**What to work on**
Report each line of the entries that includes "environnement" by copying it.

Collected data
● ● ● ● ● ● ●

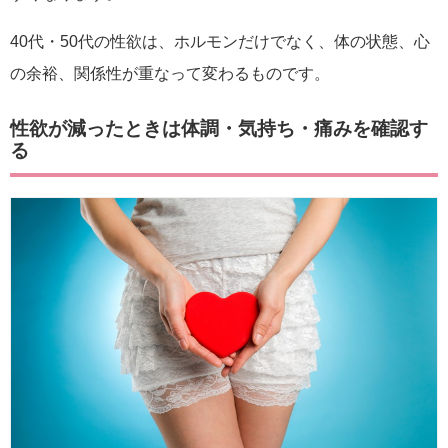
40代・50代の性欲は、ホルモンだけでなく、体の状態、心
の余裕、関係性が重なって変わるものです。
性欲が減ったときは体調・気持ち・痛みを確認す
る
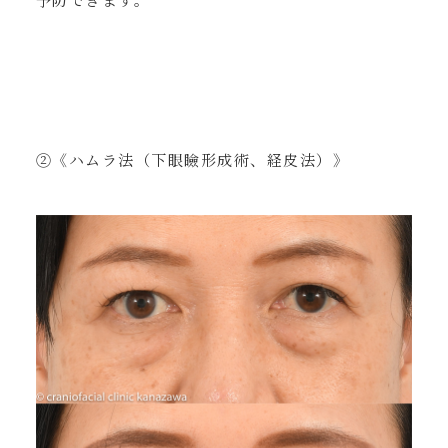
②《ハムラ法（下眼瞼形成術、経皮法）》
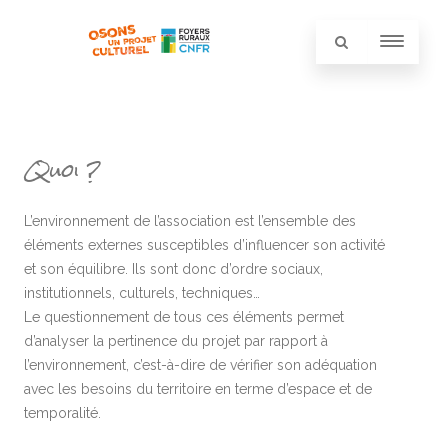
Quoi ?
L’environnement de l’association est l’ensemble des
éléments externes susceptibles d’influencer son activité
et son équilibre. Ils sont donc d’ordre sociaux,
institutionnels, culturels, techniques…
Le questionnement de tous ces éléments permet
d’analyser la pertinence du projet par rapport à
l’environnement, c’est-à-dire de vérifier son adéquation
avec les besoins du territoire en terme d’espace et de
temporalité.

● ● ● ● ● ● ●

**Output for this task**
L’environnement de l’association est l’ensemble des
l’environnement, c’est-à-dire de vérifier son adéquation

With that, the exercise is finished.